**Exercise requirements**
Set the data down again, exactly as it reads, but without the pictures.

**Provided information**
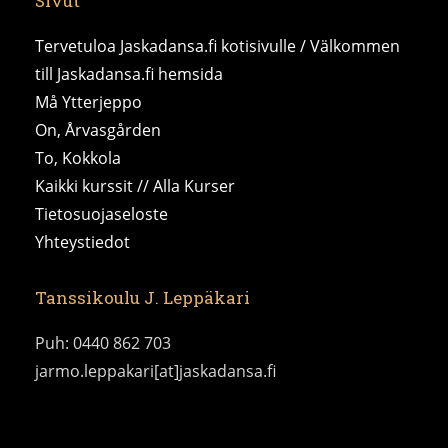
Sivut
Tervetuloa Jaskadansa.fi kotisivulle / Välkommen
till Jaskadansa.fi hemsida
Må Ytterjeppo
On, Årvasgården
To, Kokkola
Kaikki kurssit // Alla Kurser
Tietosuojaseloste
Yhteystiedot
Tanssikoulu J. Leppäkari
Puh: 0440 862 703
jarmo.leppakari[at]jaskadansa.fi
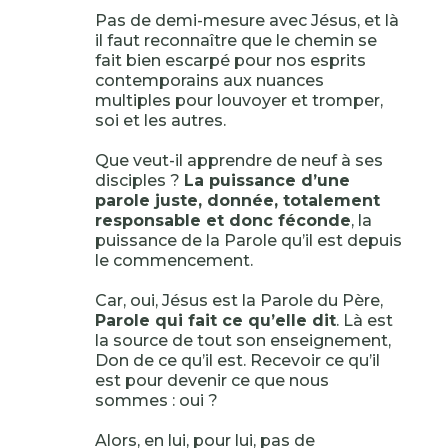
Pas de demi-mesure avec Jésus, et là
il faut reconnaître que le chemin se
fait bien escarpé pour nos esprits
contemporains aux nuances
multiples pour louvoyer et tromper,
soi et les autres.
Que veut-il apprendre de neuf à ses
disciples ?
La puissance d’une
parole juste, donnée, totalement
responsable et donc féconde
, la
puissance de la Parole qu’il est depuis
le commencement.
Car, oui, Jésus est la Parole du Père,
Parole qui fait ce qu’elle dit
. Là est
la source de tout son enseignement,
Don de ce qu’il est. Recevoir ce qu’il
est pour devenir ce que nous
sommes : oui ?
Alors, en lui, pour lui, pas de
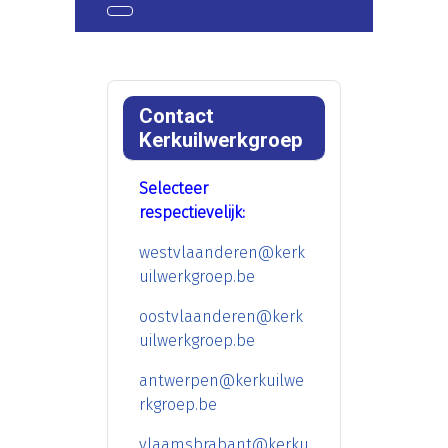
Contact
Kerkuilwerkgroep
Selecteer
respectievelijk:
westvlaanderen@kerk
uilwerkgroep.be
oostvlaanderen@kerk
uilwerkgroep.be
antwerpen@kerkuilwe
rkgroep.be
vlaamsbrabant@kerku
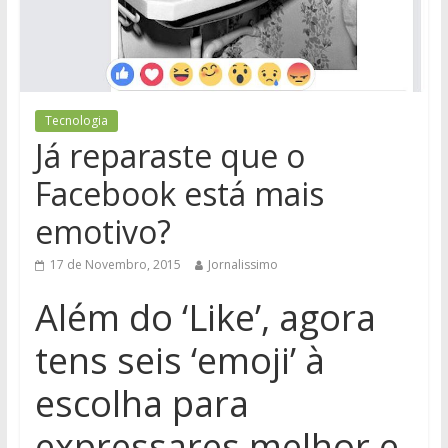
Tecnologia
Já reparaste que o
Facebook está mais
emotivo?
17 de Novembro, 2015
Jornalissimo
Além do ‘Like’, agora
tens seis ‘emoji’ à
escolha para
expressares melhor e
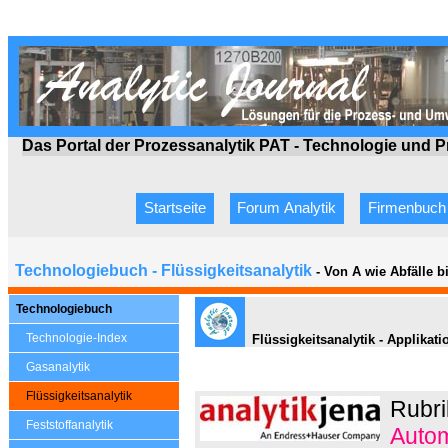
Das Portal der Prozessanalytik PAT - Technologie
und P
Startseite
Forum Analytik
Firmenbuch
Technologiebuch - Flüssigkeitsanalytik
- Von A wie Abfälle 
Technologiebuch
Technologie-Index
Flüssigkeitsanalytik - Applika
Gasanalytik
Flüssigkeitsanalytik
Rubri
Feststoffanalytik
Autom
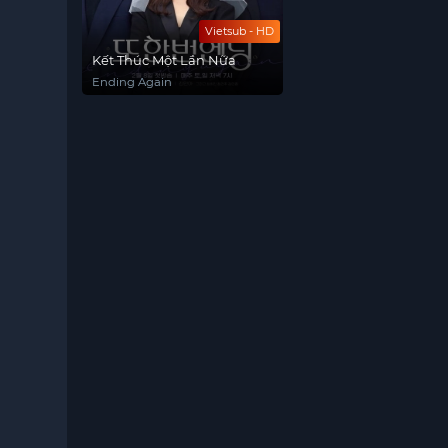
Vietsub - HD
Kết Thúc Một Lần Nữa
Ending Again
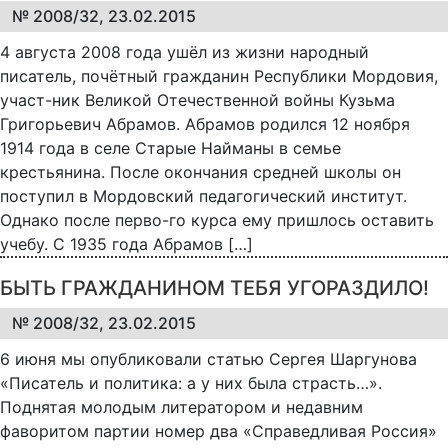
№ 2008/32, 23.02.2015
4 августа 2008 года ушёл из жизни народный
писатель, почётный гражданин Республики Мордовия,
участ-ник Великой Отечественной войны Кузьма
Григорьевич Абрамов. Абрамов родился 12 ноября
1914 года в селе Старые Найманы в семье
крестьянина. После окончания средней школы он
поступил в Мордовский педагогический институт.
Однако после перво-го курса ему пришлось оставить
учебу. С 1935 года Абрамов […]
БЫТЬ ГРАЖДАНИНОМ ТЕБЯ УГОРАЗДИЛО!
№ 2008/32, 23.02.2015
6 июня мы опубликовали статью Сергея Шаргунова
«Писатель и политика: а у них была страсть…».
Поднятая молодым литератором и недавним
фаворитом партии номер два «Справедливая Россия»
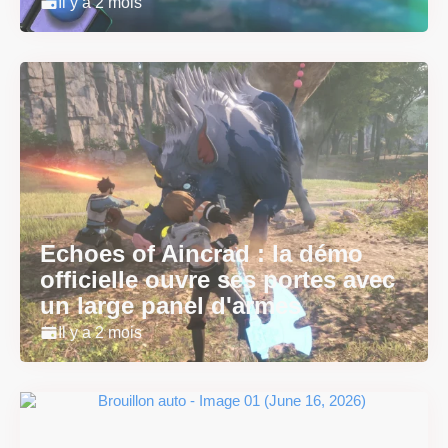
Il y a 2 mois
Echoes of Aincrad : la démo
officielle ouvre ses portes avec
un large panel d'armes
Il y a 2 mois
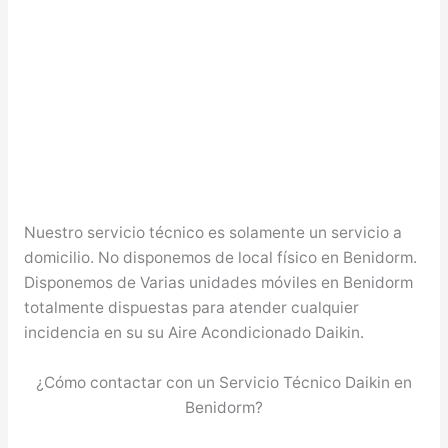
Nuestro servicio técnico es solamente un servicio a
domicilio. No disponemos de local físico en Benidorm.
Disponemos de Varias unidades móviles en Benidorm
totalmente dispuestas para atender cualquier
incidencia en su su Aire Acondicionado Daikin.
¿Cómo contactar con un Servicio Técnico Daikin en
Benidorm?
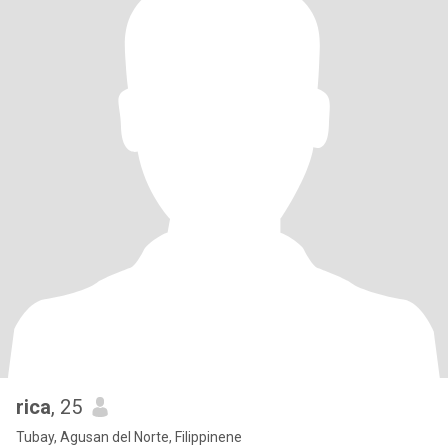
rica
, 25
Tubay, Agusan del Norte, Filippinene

**Answer space**
Sivut
Tervetuloa Jaskadansa.fi kotisivulle / Välkommen
till Jaskadansa.fi hemsida
Må Ytterjeppo
On, Årvasgården
To, Kokkola
Kaikki kurssit // Alla Kurser
Tietosuojaseloste
Yhteystiedot
Tanssikoulu J. Leppäkari
Puh: 0440 862 703
jarmo.leppakari[at]jaskadansa.fi
Pas de demi-mesure avec Jésus, et là
il faut reconnaître que le chemin se
fait bien escarpé pour nos esprits
contemporains aux nuances
multiples pour louvoyer et tromper,
soi et les autres.
Que veut-il apprendre de neuf à ses
disciples ?
La puissance d’une
parole juste, donnée, totalement
responsable et donc féconde
, la
puissance de la Parole qu’il est depuis
le commencement.
Car, oui, Jésus est la Parole du Père,
Parole qui fait ce qu’elle dit
. Là est
la source de tout son enseignement,
Don de ce qu’il est. Recevoir ce qu’il
est pour devenir ce que nous
sommes : oui ?
Alors, en lui, pour lui, pas de
Contact
Kerkuilwerkgroep
Selecteer
respectievelijk:
westvlaanderen@kerk
uilwerkgroep.be
oostvlaanderen@kerk
uilwerkgroep.be
antwerpen@kerkuilwe
rkgroep.be
vlaamsbrabant@kerku
Tecnologia
Já reparaste que o
Facebook está mais
emotivo?
17 de Novembro, 2015
Jornalissimo
Além do ‘Like’, agora
tens seis ‘emoji’ à
escolha para
expressares melhor e
Das Portal der Prozessanalytik PAT - Technologie
und P
Startseite
Forum Analytik
Firmenbuch
Technologiebuch - Flüssigkeitsanalytik
- Von A wie Abfälle 
Technologiebuch
Technologie-Index
Flüssigkeitsanalytik - Applika
Gasanalytik
Flüssigkeitsanalytik
Rubri
Feststoffanalytik
Autom
Vietsub - HD
Kết Thúc Một Lần Nữa
Ending Again
№ 2008/32, 23.02.2015
4 августа 2008 года ушёл из жизни народный
писатель, почётный гражданин Республики Мордовия,
участ-ник Великой Отечественной войны Кузьма
Григорьевич Абрамов. Абрамов родился 12 ноября
1914 года в селе Старые Найманы в семье
крестьянина. После окончания средней школы он
поступил в Мордовский педагогический институт.
Однако после перво-го курса ему пришлось оставить
учебу. С 1935 года Абрамов […]
БЫТЬ ГРАЖДАНИНОМ ТЕБЯ УГОРАЗДИЛО!
№ 2008/32, 23.02.2015
6 июня мы опубликовали статью Сергея Шаргунова
«Писатель и политика: а у них была страсть…».
Поднятая молодым литератором и недавним
фаворитом партии номер два «Справедливая Россия»
Il y a 2 mois
Echoes of Aincrad : la démo
officielle ouvre ses portes avec
un large panel d'armes
Il y a 2 mois
Nuestro servicio técnico es solamente un servicio a
domicilio. No disponemos de local físico en Benidorm.
Disponemos de Varias unidades móviles en Benidorm
totalmente dispuestas para atender cualquier
incidencia en su su Aire Acondicionado Daikin.
¿Cómo contactar con un Servicio Técnico Daikin en
Benidorm?
rica
, 25
Tubay, Agusan del Norte, Filippinene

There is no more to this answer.